Bazarevsky further discloses wherein the model is a self-supervised machine learning model, (Par. 0052-0053, mapping a set of finger states to pre-defined gestures based on hand landmark positions, where the training data can be annotated with ground truth data that indicates three-dimensional coordinates corresponding to hand landmark positions.
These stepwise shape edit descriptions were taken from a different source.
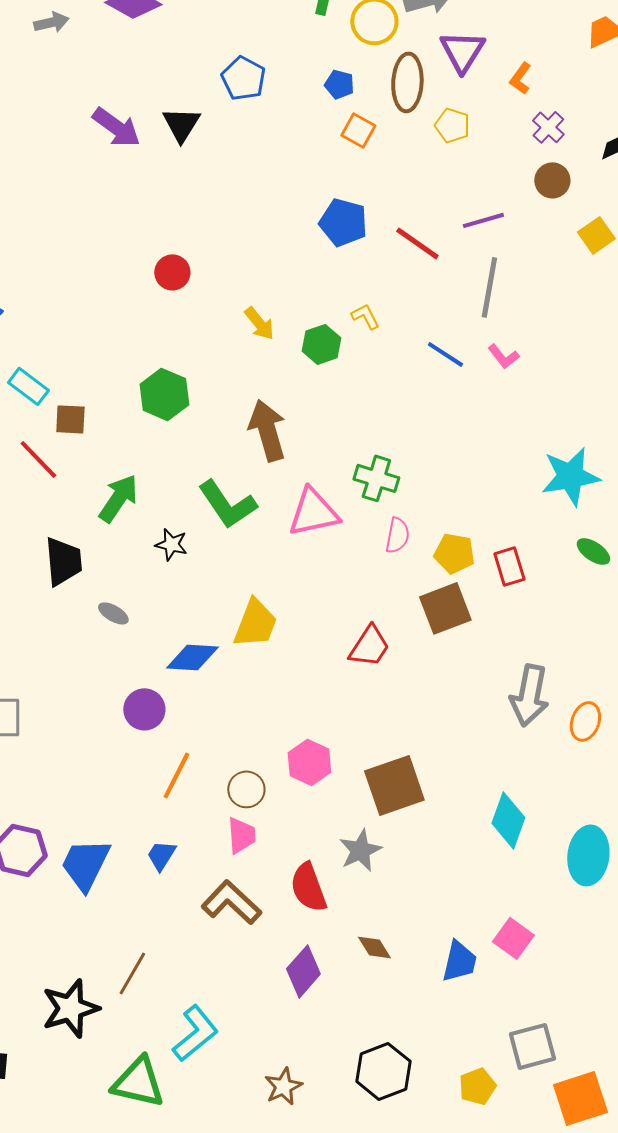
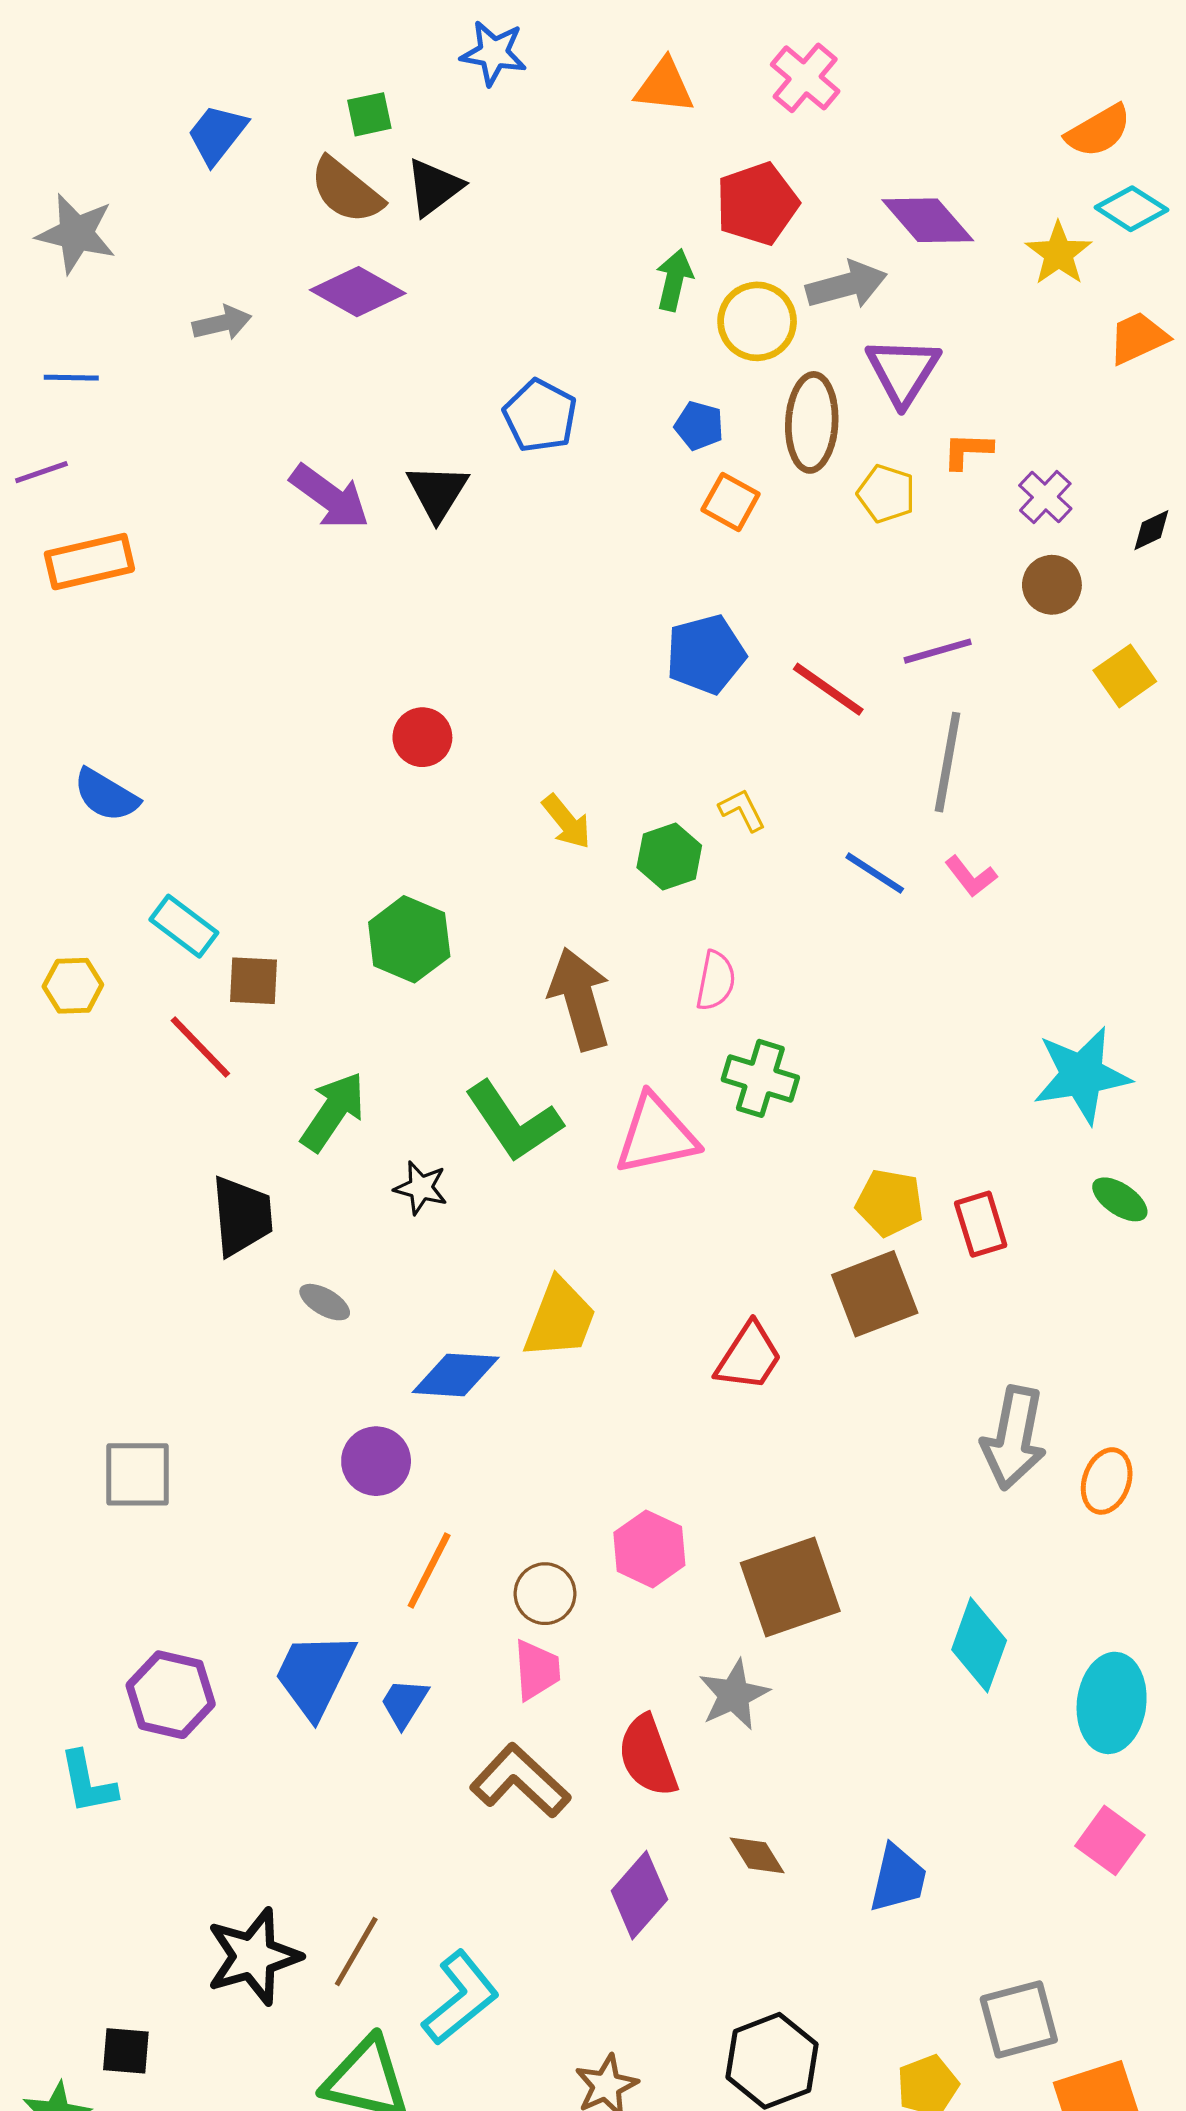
orange L-shape: (520, 78) -> (967, 451), moved, turned 56
blue pentagon: (343, 222) -> (706, 654), turned -30
pink semicircle: (397, 535) -> (716, 981), moved
blue trapezoid: (85, 864) -> (315, 1675), moved
pink square: (513, 938) -> (1110, 1840), moved
brown line: (132, 973) -> (356, 1951), moved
That is, the one or more machine learning models is trained by annotated or labeled pre-defined gestures based on hand landmark positions, “i.e., the one or more machine learning models is a self-supervised machine learning model”).
Regarding claim 12, claim 12 recites substantially similar limitations as set forth in claim 1. As such, claim 12 is rejected for at least similar rational.
The Examiner further acknowledged the following additional limitation(s): “a method for classifying a hand gesture”. However, Bazarevsky discloses the “method for classifying a hand gesture”, (see at least: Par. 0005, “computer implemented method for hand tracking”).
Regarding claim 13, claim 13 recites substantially similar limitations as set forth in claim 2. As such, claim 13 is rejected for at least similar rational.
Regarding claim 18, claim 18 recites substantially similar limitations as set forth in claim 9. As such, claim 18 is rejected for at least similar rational.
Regarding claim 19, claim 19 recites substantially similar limitations as set forth in claim 10. As such, claim 19 is rejected for at least similar rational.
Regarding claim 20, claim 20 recites substantially similar limitations as set forth in claim 11. As such, claim 20 is rejected for at least similar rational.
Claims 4 and 14 are rejected under 35 U.S.C. 103 as being unpatentable over Bazarevsky and Hu, as applied to claim 1 above; and further in view of Du et al, (US-PGPUB 20210158031)
In regards to claim 4, the combine teaching Bazarevsky and Hu as whole discloses the limitations of claim 1.
The combine teaching Bazarevsky and Hu as whole does not expressly disclose wherein the code comprises a number for each of the one or more fingers.
Du et al discloses wherein the code comprises a number for each of the one or more fingers, (see at least: Par. 0098, implicitly assigning identification value to the fingers based on different states and positions of finger. See also, Par. 0109, determining hand gesture based on the state vector of fingers, “number for each of the one or more fingers”).
Bazarevsky, Hu, and Du et al are combinable because they are all concerned with hand gestures recognition. Therefore, it would have been obvious to a person of ordinary skill in the art, to modify the combine teaching Bazarevsky and Hu, to use the state vector of different states and positions of finger, as though by Du, in order to recognize the hand gesture, (Du et al, Par. 0004)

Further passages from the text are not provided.